Since the genetic code is degenerate, some base substitutions in DNA do not lead to a substitution of amino acids in the primary protein sequence, therefore, the obtained sequences were translated using the DNA-SUN program, and the amino acid sequences were compared with published ones. The alignment results of the predicted amino acid sequences of the HPV Ll protein of serotypes 16, 18 and 31 are shown in FIG. 3-5.

Thus, in the amino acid sequences of the Ll gene of serotype 16, a total of 12 discrepancies are observed, of which 4 are natural (that is, common to all translated variants), 7 PCR errors, and 1 replacement resulting from an error in the primer.
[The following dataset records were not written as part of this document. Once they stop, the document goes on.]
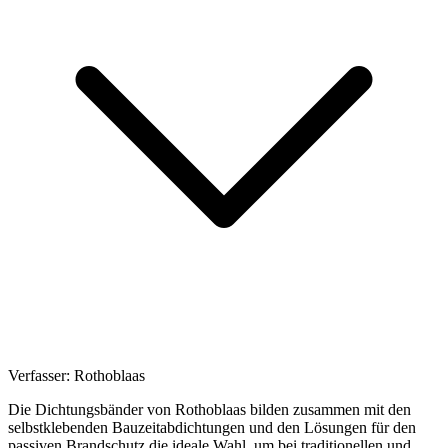
Verfasser:
Rothoblaas
Die
Dichtungsbänder
von Rothoblaas bilden zusammen mit den
selbstklebenden Bauzeitabdichtungen und den Lösungen für den
passiven Brandschutz die ideale Wahl, um bei traditionellen und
All natural substitutions are published. Of the substitutions that result from PCR errors, 4 belong to option 16-1, 2 to option 16-2, and option 16-4 carries only one replacement.

In the amino acid sequences of the Ll gene of serotype 18, 5 inconsistencies are observed, of which 4 are natural and 1 is PCR error. Of the natural substitutions, 3 are published (it should be noted that for serotype 18 only 3 complete amino acid sequences of the Ll protein are published). The only amino acid substitution resulting from PCR error belongs to variant 18-1. Thus, option 18-2 is completely error-free in amino acid sequence.
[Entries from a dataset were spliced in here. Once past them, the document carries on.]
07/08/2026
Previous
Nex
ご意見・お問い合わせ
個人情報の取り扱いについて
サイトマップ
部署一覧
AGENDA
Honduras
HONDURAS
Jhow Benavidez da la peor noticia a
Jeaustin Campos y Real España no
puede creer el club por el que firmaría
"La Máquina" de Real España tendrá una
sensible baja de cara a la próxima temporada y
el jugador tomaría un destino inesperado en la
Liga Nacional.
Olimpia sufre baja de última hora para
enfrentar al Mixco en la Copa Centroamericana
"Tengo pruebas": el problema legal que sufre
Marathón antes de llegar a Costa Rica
Example 5. Construction of yeast vectors expressing Ll proteins

The pPDX2 vector, designed for expression of the Ll protein in yeast cells, is constructed on the basis of pPDXl plasmids, after which fragments containing the genes encoding the Ll protein are transferred to this vector. The result is plasmid constructs containing the corresponding Ll genes (plasmids pPDX2-Ll-16, pPDX2-Ll-18, etc.) (Fig. 6).
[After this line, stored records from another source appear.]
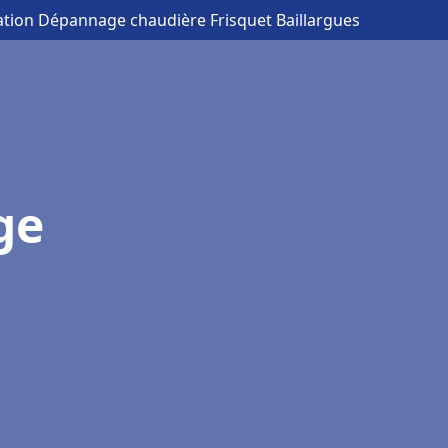
lation Dépannage chaudière Frisquet Baillargues
ge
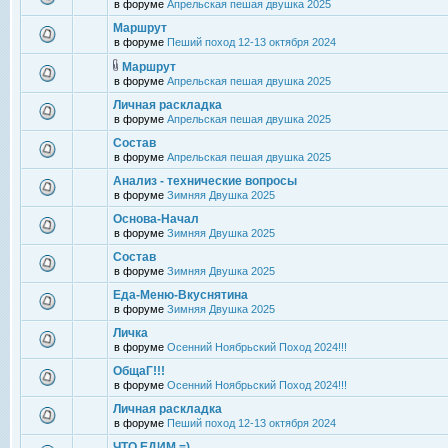
в форуме
Апрельская пешая двушка 2025
Маршрут
в форуме
Пеший поход 12-13 октября 2024
Маршрут
в форуме
Апрельская пешая двушка 2025
Личная раскладка
в форуме
Апрельская пешая двушка 2025
Состав
в форуме
Апрельская пешая двушка 2025
Анализ - технические вопросы
в форуме
Зимняя Двушка 2025
Основа-Начал
в форуме
Зимняя Двушка 2025
Состав
в форуме
Зимняя Двушка 2025
Еда-Меню-Вкуснятина
в форуме
Зимняя Двушка 2025
Личка
в форуме
Осенний Ноябрьский Поход 2024!!!
ОбщаГ!!!
в форуме
Осенний Ноябрьский Поход 2024!!!
Личная раскладка
в форуме
Пеший поход 12-13 октября 2024
ЧТО ЕДИМ =)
The result was six yeast replicative plasmids designed for expression of the human papillomavirus Ll Ll protein of serotypes 16 and 18. Of these, two for serotype 18 and four for serotype 16. These plasmids were named pPDX2-Ll-16 JVeJVe 1-4 and pPDX2-Ll-18 JVsJfel, 2.

Example 6. Transformation of yeast cells Sasshotus servisisae

The transformation of S. yeast cells with plasmid DNA was carried out in two stages: on the first, the preparation of competent cells, on the second, the actual procedure.

The yeast cell culture grown on _YPD medium and in the logarithmic phase was centrifuged for 2 min at 4000 rpm, the pellet was washed with 5-10 ml of TE buffer (10 mM Tris-Hcl pH 7.6; 0.1 mM EDTA) . After centrifugation, 5 ml of TE + LiAc (10 mM Tris-Hcl pH 7.6; 0.1 mM EDTA; LiAc 0, 1 M), 20 μl mercaptoethanol were added to the pellet, and incubation was performed for 60 min at 28 ^° C. Next, the cells were besieged by centrifugation for 2 min at 4000 rpm, and the precipitate was washed with TE + LiAc. TE + LiAc was added to the cell pellet at the rate of 10 ⁸ -10 ⁹ cells / ml.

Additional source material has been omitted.